Music Theory FAQs for Incoming Freshmen


Welcome to the College of Music at UNT! Below you will find frequently asked questions for incoming freshmen who are preparing for the first day of college.

Q: As an incoming music major, what music theory concepts should I know on Day 1 of college?
A: Be fluent in:

a. Reading pitches in both treble and bass clefs,
b. Notating and singing major and minor scales (including natural, harmonic, melodic minor forms),
c. Identifying and writing key signatures (both major and minor),
d. Analyzing and spelling intervals.

Recommended (but not required) is the software/e-text MFun:

Sayrs, Elizabeth. MFun: Music Fundamentals, an eText. MacGAMUT Music Software, Inc., 2012 [$40, available as a download only, saving $3 on shipping—compatible with MAC or PC].

This is a self-guided e-text that features interactive self-tests. A motivated incoming music major who has no formal theory training could master the materials here over the course of a summer (before entering college).

Q: What if I become familiar with fundamentals but am still not completely comfortable with the topics of Theory I when I arrive? How can I succeed?
A: On Day 1 you will take a diagnostic exam (sample questions below). If you do not pass the diagnostic, you will be assigned to an instructor who will work with you for six weeks. During that time you will work with a small group of peers to become more fluent in music fundamentals, all while enrolled concurrently in Theory I. For many, this “theory bootcamp” will be essential in preparing you for the rest of your academic career.

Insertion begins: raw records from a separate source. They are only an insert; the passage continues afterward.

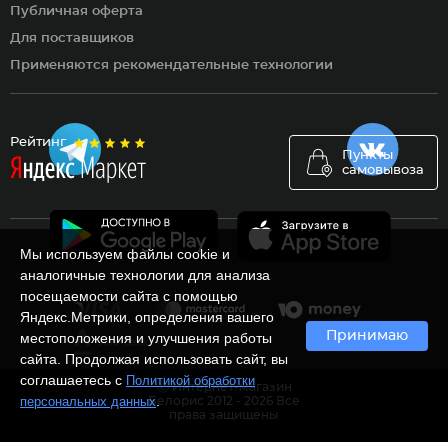
Публичная оферта
Для поставщиков
Применяются рекомендательные технологии
Рейтинг
Пункты
самовывоза
Мы используем файлы cookie и
аналогичные технологии для анализа
посещаемости сайта с помощью
Яндекс.Метрики, определения вашего
Принимаю
местоположения и улучшения работы
сайта. Продолжая использовать сайт, вы
соглашаетесь с
Политикой обработки
Ⓒ Интернет-магазин
.
персональных данных
Белорис 2012 - 2026 Все
права защищены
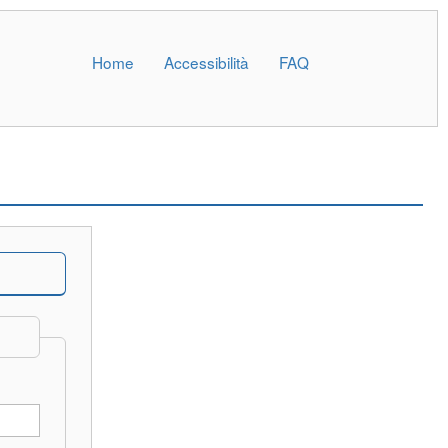
Home
Accessibilità
FAQ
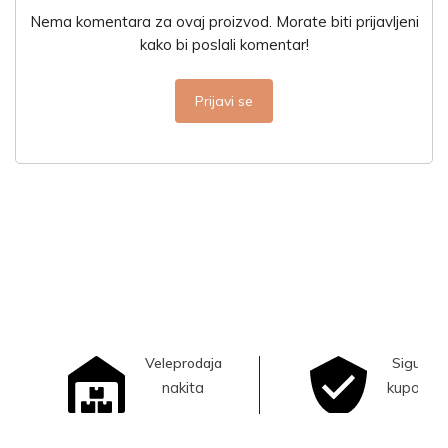
Nema komentara za ovaj proizvod. Morate biti prijavljeni
kako bi poslali komentar!
Prijavi se
Veleprodaja
Sigurna
nakita
kupovina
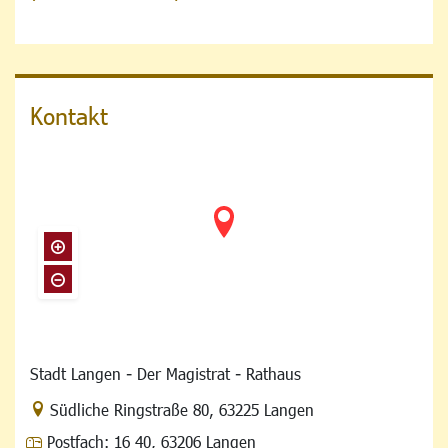
Kontakt
Stadt Langen - Der Magistrat - Rathaus
Link zur Google-Maps Navigation
Südliche Ringstraße 80
,
63225 Langen
Postfach:
16 40, 63206 Langen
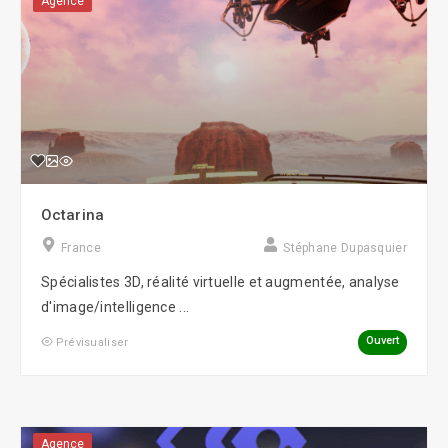
Agence
Octarina
France
Stéphane Dupasquier
Spécialistes 3D, réalité virtuelle et augmentée, analyse
d'image/intelligence ...
Ouvert
Prévisualiser
Agence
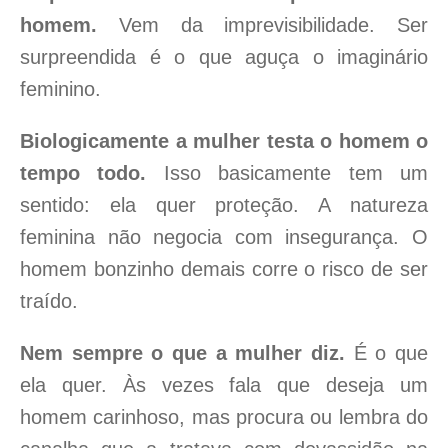
homem.
Vem da imprevisibilidade. Ser
surpreendida é o que aguça o imaginário
feminino.
Biologicamente a mulher testa o homem o
tempo todo.
Isso basicamente tem um
sentido: ela quer proteção. A natureza
feminina não negocia com insegurança. O
homem bonzinho demais corre o risco de ser
traído.
Nem sempre o que a mulher diz.
É o que
ela quer. Às vezes fala que deseja um
homem carinhoso, mas procura ou lembra do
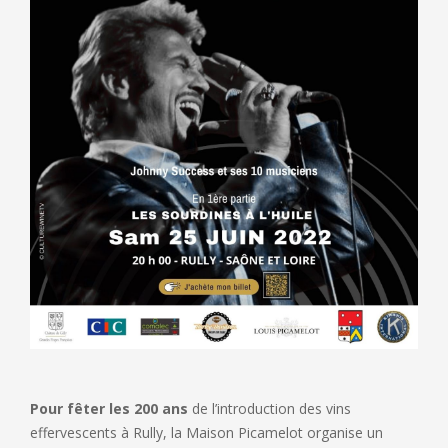
Pour fêter les 200 ans
de l’introduction des vins
effervescents à Rully, la Maison Picamelot organise un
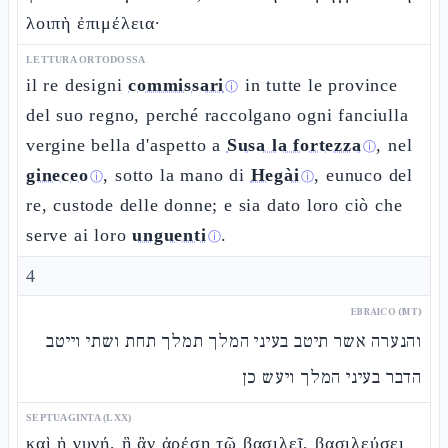
λοιπὴ ἐπιμέλεια·
LETTURA ORTODOSSA
il re designi
commissari
in tutte le province
ⓘ
del suo regno, perché raccolgano ogni fanciulla
vergine bella d'aspetto a
Susa la fortezza
, nel
ⓘ
gineceo
, sotto la mano di
Hegài
, eunuco del
ⓘ
ⓘ
re, custode delle donne; e sia dato loro ciò che
serve ai loro
unguenti
.
ⓘ
4
EBRAICO (MT)
והנערה אשר תיטב בעיני המלך תמלך תחת ושתי וייטב
הדבר בעיני המלך ויעש כן
SEPTUAGINTA (LXX)
καὶ ἡ γυνή, ἣ ἂν ἀρέσῃ τῷ βασιλεῖ, βασιλεύσει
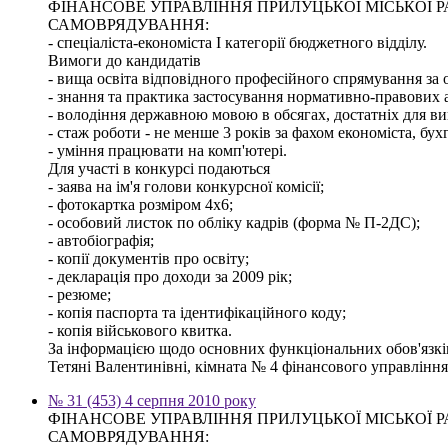
ФІНАНСОВЕ УПРАВЛІННЯ ПРИЛУЦЬКОЇ МІСЬКОЇ
САМОВРЯДУВАННЯ:
- спеціаліста-економіста І категорії бюджетного відділу.
Вимоги до кандидатів
- вища освіта відповідного професійного спрямування за о
- знання та практика застосування нормативно-правових ак
- володіння державною мовою в обсягах, достатніх для ви
- стаж роботи - не менше 3 років за фахом економіста, бух
- уміння працювати на комп'ютері.
Для участі в конкурсі подаються
- заява на ім'я голови конкурсної комісії;
- фотокартка розміром 4х6;
- особовий листок по обліку кадрів (форма № П-2ДС);
- автобіографія;
- копії документів про освіту;
- декларація про доходи за 2009 рік;
- резюме;
- копія паспорта та ідентифікаційного коду;
- копія військового квитка.
За інформацією щодо основних функціональних обов'язків,
Тетяні Валентинівні, кімната № 4 фінансового управління м
№ 31 (453) 4 серпня 2010 року
ФІНАНСОВЕ УПРАВЛІННЯ ПРИЛУЦЬКОЇ МІСЬКОЇ
САМОВРЯДУВАННЯ:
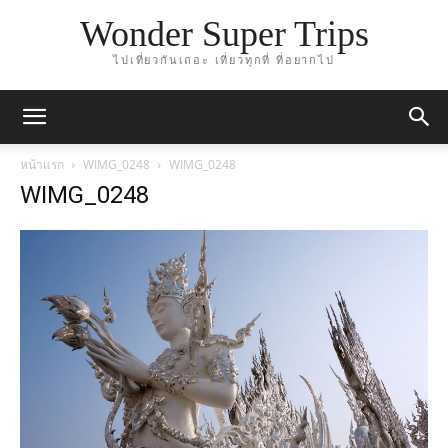
Wonder Super Trips
ไปเที่ยวกันเถอะ เที่ยวทุกที่ ที่อยากไป
หน้าแรก
WIMG_0248
WIMG_0248
WIMG_0248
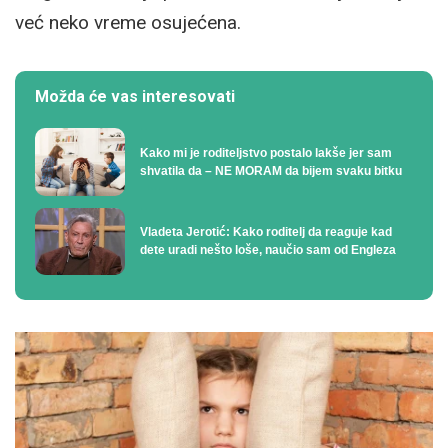
već neko vreme osujećena.
Možda će vas interesovati
Kako mi je roditeljstvo postalo lakše jer sam
shvatila da – NE MORAM da bijem svaku bitku
Vladeta Jerotić: Kako roditelj da reaguje kad
dete uradi nešto loše, naučio sam od Engleza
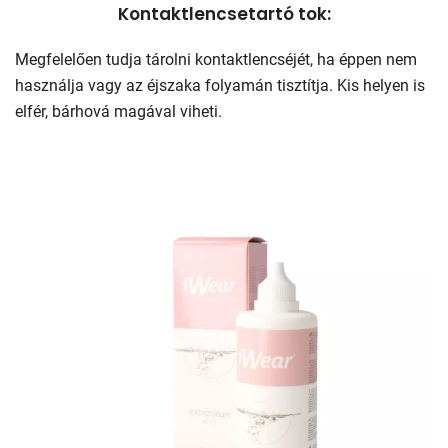
Kontaktlencsetartó tok:
Megfelelően tudja tárolni kontaktlencséjét, ha éppen nem
használja vagy az éjszaka folyamán tisztítja. Kis helyen is
elfér, bárhová magával viheti.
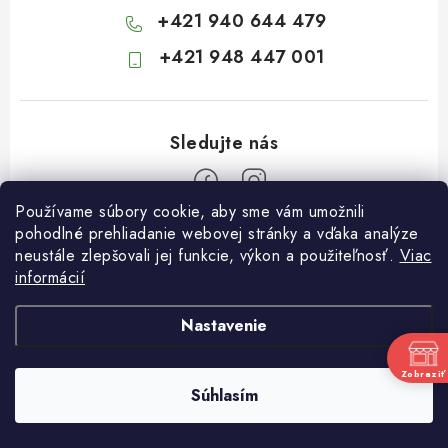
+421 940 644 479
+421 948 447 001
Používame súbory cookie, aby sme vám umožnili
Z
pohodlné prehliadanie webovej stránky a vďaka analýze
neustále zlepšovali jej funkcie, výkon a použiteľnosť.
Viac
á
informácií
Informácie pre vás
p
ä
Kontakty
Nastavenie
t
Obchodné podmienky
i
Zobraziť
Súhlasím
Podmienky ochrany osobných údajov
Copyright 2026
Záhradkárstvo Dráb
. Všetky práva vyhradené.
e
Vytvoril Shoptet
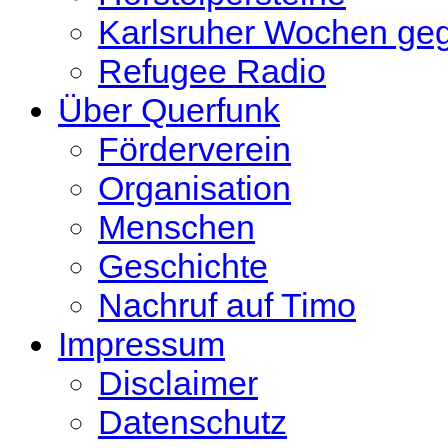
Karlsruher Wochen ge
Refugee Radio
Über Querfunk
Förderverein
Organisation
Menschen
Geschichte
Nachruf auf Timo
Impressum
Disclaimer
Datenschutz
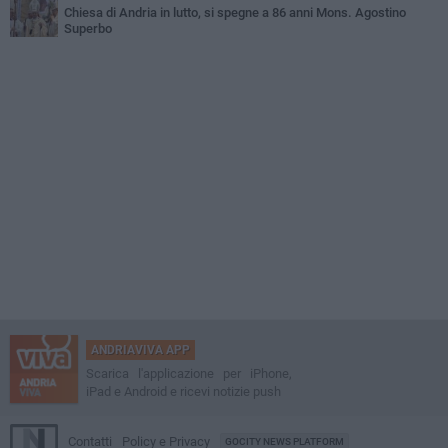
Chiesa di Andria in lutto, si spegne a 86 anni Mons. Agostino
Superbo
ANDRIAVIVA APP
Scarica l'applicazione per iPhone,
iPad e Android e ricevi notizie push
Contatti
Policy e Privacy
GOCITY NEWS PLATFORM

Sample Diagnostic Questions in Theory I, Day 1:

I. Write/notate the following scales using accidentals (no key signatures). Be able to complete this in less than three minutes.

II. Write the following key signatures (complete in less than twenty seconds).

III. Analyze the following intervals (ten seconds).

Q: What if I still feel like I’m going to be too far behind?
A: We do offer a music theory course for non-music majors (MUTH 1300) where you will start from the beginning. The class is designed for non-specialists and moves a bit slower than Theory I (MUTH 1400). More importantly this course will not count toward your degree and may slow your degree progress. We encourage you to pursue the options above, but if you have any questions or concerns, don't hesitate to contact the theory coordinator.

Q: I studied music theory extensively in high school. I aced the AP Theory test. What if I’m ready for Theory 2 on Day 1?
A: We do not accept AP Music Theory exam credit to validate core theory courses; however, we do offer a credit by exam option.